• **YOUR ASSIGNMENT**
From the line with "Basilikum (Ocimum basilicum)" through the line with "Rot-Klee (Trifolium pratense)", inclusive, return each line of the data below exactly and leave the rest out.

Page-level text extractions
= Beginning of Section =
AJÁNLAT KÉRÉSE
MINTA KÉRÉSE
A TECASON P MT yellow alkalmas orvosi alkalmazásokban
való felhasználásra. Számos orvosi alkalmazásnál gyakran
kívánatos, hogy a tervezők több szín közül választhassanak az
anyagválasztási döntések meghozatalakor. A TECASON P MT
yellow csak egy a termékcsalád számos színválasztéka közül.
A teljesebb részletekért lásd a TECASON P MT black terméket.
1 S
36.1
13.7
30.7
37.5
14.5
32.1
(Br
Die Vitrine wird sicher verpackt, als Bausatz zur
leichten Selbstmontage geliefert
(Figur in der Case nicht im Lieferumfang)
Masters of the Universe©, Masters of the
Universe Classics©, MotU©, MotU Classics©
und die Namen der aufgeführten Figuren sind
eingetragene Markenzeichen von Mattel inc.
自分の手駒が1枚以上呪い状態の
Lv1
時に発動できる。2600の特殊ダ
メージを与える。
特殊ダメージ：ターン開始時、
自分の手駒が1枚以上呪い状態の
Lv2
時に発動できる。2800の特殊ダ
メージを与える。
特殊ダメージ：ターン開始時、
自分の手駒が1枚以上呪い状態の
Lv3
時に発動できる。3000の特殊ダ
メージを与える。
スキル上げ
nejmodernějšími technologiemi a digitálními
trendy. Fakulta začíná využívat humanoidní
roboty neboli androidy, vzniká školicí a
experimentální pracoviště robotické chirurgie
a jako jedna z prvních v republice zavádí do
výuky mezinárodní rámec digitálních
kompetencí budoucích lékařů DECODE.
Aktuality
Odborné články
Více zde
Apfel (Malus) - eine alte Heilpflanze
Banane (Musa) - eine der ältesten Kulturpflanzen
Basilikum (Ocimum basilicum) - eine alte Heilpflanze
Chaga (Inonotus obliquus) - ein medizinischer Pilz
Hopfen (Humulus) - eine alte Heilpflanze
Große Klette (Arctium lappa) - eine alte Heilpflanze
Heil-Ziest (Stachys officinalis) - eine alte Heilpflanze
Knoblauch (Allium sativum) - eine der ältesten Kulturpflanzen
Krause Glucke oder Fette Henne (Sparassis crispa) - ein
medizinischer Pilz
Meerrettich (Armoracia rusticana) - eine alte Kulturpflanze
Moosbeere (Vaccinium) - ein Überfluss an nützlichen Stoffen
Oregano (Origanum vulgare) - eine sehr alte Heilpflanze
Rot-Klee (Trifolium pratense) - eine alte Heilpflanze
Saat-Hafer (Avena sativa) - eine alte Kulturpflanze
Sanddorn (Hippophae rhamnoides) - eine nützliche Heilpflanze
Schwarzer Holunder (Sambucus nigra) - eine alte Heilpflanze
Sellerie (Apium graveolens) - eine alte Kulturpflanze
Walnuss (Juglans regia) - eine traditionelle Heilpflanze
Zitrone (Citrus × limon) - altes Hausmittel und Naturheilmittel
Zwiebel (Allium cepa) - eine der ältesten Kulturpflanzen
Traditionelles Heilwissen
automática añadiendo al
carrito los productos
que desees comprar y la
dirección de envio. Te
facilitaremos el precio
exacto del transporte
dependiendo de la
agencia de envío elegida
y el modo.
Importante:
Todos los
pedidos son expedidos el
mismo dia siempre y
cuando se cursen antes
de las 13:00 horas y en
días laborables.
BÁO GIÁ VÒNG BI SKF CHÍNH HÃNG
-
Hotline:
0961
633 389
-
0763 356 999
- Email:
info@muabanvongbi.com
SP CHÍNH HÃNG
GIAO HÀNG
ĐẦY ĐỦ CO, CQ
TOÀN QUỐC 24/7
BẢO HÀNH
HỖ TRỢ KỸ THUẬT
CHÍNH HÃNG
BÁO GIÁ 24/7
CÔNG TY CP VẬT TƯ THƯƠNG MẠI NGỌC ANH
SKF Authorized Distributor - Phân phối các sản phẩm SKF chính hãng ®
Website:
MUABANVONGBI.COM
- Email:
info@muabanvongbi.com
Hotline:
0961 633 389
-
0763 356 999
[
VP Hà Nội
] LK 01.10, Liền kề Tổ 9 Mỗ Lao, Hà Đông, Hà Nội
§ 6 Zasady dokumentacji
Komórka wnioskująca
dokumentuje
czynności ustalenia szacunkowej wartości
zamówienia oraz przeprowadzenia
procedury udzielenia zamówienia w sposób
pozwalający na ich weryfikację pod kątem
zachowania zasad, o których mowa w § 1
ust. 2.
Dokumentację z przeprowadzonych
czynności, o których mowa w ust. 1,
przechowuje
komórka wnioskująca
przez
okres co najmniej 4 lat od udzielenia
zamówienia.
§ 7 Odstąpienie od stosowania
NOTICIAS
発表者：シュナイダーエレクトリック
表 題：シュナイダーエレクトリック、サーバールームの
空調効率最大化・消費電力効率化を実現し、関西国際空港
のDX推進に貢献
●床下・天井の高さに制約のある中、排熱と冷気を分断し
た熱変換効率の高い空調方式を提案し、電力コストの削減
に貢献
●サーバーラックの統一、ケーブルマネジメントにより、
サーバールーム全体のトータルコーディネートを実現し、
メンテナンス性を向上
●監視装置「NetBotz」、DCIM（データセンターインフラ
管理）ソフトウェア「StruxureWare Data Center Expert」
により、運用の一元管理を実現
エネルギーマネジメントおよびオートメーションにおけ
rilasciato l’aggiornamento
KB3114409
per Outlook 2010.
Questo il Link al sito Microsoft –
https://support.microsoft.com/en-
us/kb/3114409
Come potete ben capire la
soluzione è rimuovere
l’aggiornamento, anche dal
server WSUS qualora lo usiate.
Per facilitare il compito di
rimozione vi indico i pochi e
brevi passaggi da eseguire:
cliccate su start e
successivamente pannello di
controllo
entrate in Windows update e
= End of Section =
• **RESPONSE FOR THIS EXERCISE**
Basilikum (Ocimum basilicum) - eine alte Heilpflanze
Chaga (Inonotus obliquus) - ein medizinischer Pilz
Hopfen (Humulus) - eine alte Heilpflanze
Große Klette (Arctium lappa) - eine alte Heilpflanze
Heil-Ziest (Stachys officinalis) - eine alte Heilpflanze
Knoblauch (Allium sativum) - eine der ältesten Kulturpflanzen
Krause Glucke oder Fette Henne (Sparassis crispa) - ein
medizinischer Pilz
Meerrettich (Armoracia rusticana) - eine alte Kulturpflanze
Moosbeere (Vaccinium) - ein Überfluss an nützlichen Stoffen
Oregano (Origanum vulgare) - eine sehr alte Heilpflanze
Rot-Klee (Trifolium pratense) - eine alte Heilpflanze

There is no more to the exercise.